The UK said on Sunday that it has secured 2 million more doses of a promising coronavirus vaccine as it grows to launch the country’s most ambitious vaccination program in decades within a few days.
Britain has had Europe’s deadliest coronavirus outbreak with more than 58,000 confirmed virus-related deaths. It now hopes to reach a more positive milestone by becoming one of the first countries in the world to start vaccinating its population against COVID-19.
The British government has agreed to buy more than 350 million doses of vaccine from seven different producers, if they prove to be effective, as it prepares to vaccinate as many of the country’s 67 million people as possible.
The Department of Health said on Sunday that it had increased its order for a vaccine developed by the American company Moderna from 5 million to 7 million doses, enough for 3.5 million people.
The modern vaccine is expected to be referred to the UK Medicines Agency soon to see if it is safe and effective. Two other vaccines – one developed by Pfizer and the German company BioNTech, the other by Oxford University and AstraZeneca – are already being evaluated by the regulator, the last step before they are rolled out.

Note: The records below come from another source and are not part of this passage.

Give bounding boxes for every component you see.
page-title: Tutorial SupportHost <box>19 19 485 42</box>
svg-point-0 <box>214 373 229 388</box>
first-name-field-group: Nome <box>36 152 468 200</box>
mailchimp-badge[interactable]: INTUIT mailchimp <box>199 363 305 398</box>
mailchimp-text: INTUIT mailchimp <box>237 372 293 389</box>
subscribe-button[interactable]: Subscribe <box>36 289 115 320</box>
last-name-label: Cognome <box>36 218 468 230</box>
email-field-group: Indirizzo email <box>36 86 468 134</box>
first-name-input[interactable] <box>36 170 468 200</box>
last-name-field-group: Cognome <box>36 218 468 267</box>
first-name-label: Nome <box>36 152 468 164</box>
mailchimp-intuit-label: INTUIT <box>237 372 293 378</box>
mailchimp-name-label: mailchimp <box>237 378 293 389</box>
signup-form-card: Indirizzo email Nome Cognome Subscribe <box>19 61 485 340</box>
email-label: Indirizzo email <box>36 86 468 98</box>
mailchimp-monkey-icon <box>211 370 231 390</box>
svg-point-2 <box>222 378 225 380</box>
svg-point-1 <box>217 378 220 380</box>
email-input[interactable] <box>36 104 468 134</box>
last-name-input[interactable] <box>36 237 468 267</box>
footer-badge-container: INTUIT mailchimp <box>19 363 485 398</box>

The UK has ordered 40 million doses of the Pfizer / BioNTech vaccine and 100 million doses of the Oxford / AstraZeneca vaccine.
Hospitals in England have been told they can receive the first doses of the Pfizer shot as early as the week of December 7 if approved, the Guardian and the Financial Times reported. The US vaccination program also hopes to vaccinate some Americans in December.

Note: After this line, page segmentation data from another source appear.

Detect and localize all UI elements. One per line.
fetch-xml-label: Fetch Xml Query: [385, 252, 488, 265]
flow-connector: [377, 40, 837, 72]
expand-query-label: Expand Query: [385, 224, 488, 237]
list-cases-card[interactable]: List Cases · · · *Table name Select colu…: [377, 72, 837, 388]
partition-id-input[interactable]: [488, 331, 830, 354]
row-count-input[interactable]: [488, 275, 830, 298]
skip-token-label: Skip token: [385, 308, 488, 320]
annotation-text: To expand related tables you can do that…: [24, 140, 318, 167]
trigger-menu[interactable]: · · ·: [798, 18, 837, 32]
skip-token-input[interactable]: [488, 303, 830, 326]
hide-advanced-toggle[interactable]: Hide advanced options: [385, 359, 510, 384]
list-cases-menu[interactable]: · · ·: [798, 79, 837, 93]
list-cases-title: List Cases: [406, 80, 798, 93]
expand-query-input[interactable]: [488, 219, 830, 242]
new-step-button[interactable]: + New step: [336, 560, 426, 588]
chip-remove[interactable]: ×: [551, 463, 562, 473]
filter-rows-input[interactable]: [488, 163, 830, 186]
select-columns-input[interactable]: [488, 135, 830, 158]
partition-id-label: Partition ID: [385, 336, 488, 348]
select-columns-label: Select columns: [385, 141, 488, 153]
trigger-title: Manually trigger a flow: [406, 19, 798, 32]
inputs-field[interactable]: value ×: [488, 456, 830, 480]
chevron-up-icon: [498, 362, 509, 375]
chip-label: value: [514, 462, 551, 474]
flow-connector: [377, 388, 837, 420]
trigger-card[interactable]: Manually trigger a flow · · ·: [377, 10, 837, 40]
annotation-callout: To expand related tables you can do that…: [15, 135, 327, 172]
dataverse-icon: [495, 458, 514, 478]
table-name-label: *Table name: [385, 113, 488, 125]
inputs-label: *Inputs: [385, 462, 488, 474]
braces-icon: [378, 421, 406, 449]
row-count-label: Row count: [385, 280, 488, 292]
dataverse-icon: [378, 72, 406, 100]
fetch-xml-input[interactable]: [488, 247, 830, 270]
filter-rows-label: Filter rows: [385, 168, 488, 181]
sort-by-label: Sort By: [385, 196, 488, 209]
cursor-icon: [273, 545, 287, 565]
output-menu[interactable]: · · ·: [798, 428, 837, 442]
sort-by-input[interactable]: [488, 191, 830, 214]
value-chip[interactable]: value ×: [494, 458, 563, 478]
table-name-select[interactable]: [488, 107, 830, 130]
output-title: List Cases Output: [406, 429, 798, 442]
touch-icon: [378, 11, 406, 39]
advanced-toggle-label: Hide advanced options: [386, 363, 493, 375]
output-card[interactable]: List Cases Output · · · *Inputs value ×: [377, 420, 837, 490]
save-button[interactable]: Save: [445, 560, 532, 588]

The government says that frontline health care staff and nursing homes will be the first to be vaccinated, followed by the elderly, starting with those over 80 years of age. The plan is to work down age and risk groups until all 18 years and older have been inoculated.
Peter Openshaw, professor of experimental medicine at Imperial College London, said he “would not be too surprised if a statement was made within the next two weeks, possibly even as early as next week.”
Non-medical personnel, including volunteer first aiders, are already being trained to deliver the shots, which will be administered at about 1,000 community vaccinations and 40 to 50 large-scale facilities at arenas and conference facilities, according to a government document.
Prime Minister Boris Johnson said officials hope to be able to vaccinate “the vast majority of people who need the most protection at Easter.”
Johnson wrote in the Mail on Sunday that the rollout of a vaccine could be “just a few days away.” But he said it would not be a quick end to the burdensome restrictions on business and everyday life that have been put in place to limit the spread of the virus.
“There are still long weeks and months ahead before we can be completely convinced that we can vaccinate enough people in the country and thus remove enough targets for the virus to beat the disease,” he wrote.
A four-week national shutdown in England is expected to end on Wednesday and will be replaced by a system of three levels of regional action. The vast majority of the country is set in the upper two levels, which means that most will be prevented from meeting friends indoors, pubs and restaurants are still facing restrictions and everything from large weddings to driving exercises is prohibited.
Pfizer and BioNTech say their vaccine is 95% effective, according to preliminary data. It must be stored at extremely cold temperatures of about minus 70 degrees Celsius (minus 94 Fahrenheit). The modern vaccine, which must also be stored at freezing temperatures, was also about 95% effective in clinical trials, the company says.
The Oxford-AstraZeneca vaccine can be stored at conventional refrigerator temperatures, making distribution much easier and also cheaper than its main competitors. However, some researchers have questioned gaps in the reported results.
Oxford and AstraZeneca reported this week that their vaccine appeared to be 62% effective in people receiving two doses and 90% effective when volunteers received half a dose followed by a full dose. They said half the dose was administered due to a manufacturing defect, and they are planning a new clinical trial to investigate the most effective dosage.
Complete data from the Oxford-AstraZeneca study are expected to be published soon and may answer some of the questions about the vaccine.
Openshaw said he would like to get a vaccine that is approved.
“If my doctor calls me and says ‘I have an approved vaccine,’ I really do not care what it is,” he told the BBC.